Stored items from a collection
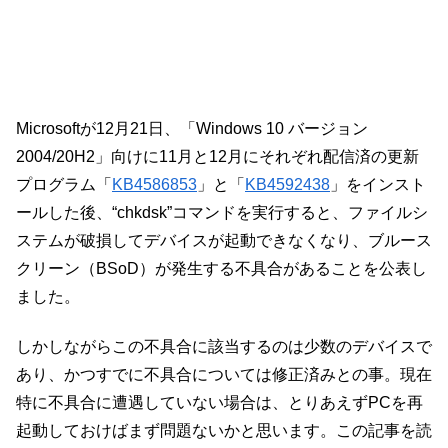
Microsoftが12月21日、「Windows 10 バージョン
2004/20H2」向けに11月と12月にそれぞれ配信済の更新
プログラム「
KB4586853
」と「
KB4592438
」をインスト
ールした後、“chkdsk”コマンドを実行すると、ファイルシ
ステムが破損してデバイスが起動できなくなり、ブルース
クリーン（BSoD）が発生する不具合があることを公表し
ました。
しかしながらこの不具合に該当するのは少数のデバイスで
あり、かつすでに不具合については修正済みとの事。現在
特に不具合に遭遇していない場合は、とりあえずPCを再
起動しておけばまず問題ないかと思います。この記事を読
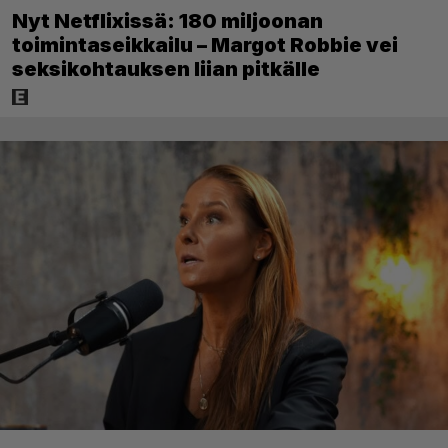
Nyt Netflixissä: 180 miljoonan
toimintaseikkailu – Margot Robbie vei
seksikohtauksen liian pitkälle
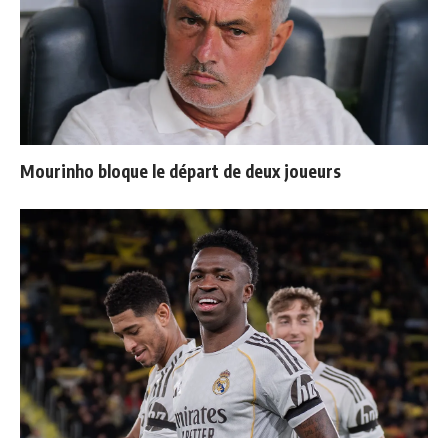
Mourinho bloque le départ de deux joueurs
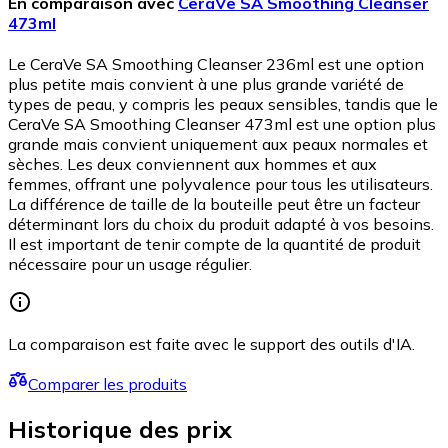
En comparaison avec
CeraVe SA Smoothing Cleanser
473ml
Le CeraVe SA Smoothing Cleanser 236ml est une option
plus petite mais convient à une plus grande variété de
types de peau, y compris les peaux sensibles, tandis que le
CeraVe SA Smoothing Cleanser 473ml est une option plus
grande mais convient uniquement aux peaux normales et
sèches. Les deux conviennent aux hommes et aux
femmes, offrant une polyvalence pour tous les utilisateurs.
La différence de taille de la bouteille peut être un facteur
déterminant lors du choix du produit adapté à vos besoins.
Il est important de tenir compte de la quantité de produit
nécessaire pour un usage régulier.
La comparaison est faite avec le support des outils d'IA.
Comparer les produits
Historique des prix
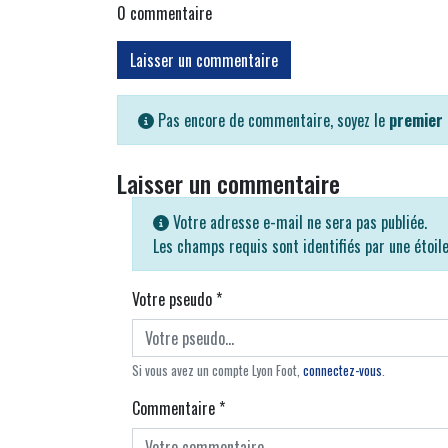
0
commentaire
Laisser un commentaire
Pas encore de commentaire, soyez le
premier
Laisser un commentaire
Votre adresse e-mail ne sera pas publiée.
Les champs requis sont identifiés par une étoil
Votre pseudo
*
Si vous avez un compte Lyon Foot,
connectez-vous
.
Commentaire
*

==

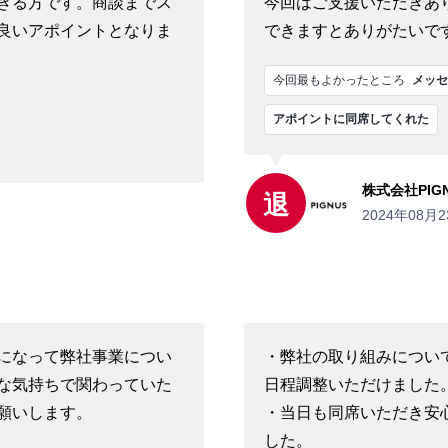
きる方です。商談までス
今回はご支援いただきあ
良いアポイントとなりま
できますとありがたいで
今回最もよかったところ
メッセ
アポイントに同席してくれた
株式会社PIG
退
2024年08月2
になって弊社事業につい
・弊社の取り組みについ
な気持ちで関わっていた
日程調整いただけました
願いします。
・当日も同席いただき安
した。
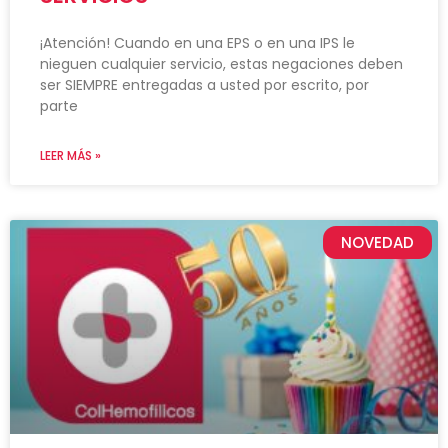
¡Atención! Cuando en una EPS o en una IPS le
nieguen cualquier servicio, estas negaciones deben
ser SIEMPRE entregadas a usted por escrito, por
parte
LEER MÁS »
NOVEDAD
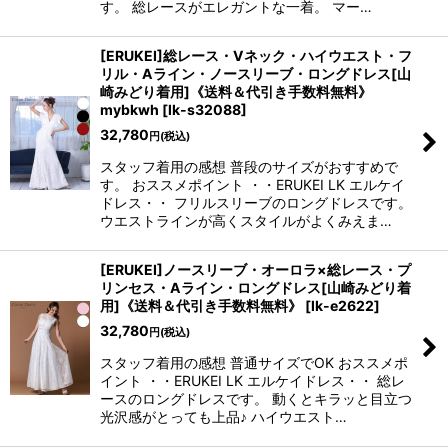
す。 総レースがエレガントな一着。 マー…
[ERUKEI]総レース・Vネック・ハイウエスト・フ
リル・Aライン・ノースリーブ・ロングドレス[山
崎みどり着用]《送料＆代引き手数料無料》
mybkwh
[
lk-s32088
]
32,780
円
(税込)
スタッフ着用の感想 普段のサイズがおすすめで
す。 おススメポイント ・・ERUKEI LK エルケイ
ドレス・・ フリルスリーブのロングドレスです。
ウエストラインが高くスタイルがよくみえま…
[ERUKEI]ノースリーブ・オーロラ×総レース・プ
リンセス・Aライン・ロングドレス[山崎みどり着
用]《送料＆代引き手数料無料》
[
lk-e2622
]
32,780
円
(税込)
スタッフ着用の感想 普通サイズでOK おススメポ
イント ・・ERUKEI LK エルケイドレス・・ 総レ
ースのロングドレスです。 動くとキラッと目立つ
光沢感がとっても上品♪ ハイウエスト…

* Work to complete
Give exactly the lines above that run from the line with "Microsoftが12月21日、「Windows 10 バージョン" to the line with "sèches. Les deux", both included, leaving every picture out.

* Result for this task
Microsoftが12月21日、「Windows 10 バージョン
2004/20H2」向けに11月と12月にそれぞれ配信済の更新
プログラム「
KB4586853
」と「
KB4592438
」をインスト
ールした後、“chkdsk”コマンドを実行すると、ファイルシ
ステムが破損してデバイスが起動できなくなり、ブルース
クリーン（BSoD）が発生する不具合があることを公表し
ました。
しかしながらこの不具合に該当するのは少数のデバイスで
あり、かつすでに不具合については修正済みとの事。現在
特に不具合に遭遇していない場合は、とりあえずPCを再
起動しておけばまず問題ないかと思います。この記事を読
Nyt Netflixissä: 180 miljoonan
toimintaseikkailu – Margot Robbie vei
seksikohtauksen liian pitkälle
Mourinho bloque le départ de deux joueurs
En comparaison avec
CeraVe SA Smoothing Cleanser
473ml
Le CeraVe SA Smoothing Cleanser 236ml est une option
plus petite mais convient à une plus grande variété de
types de peau, y compris les peaux sensibles, tandis que le
CeraVe SA Smoothing Cleanser 473ml est une option plus
grande mais convient uniquement aux peaux normales et
sèches. Les deux conviennent aux hommes et aux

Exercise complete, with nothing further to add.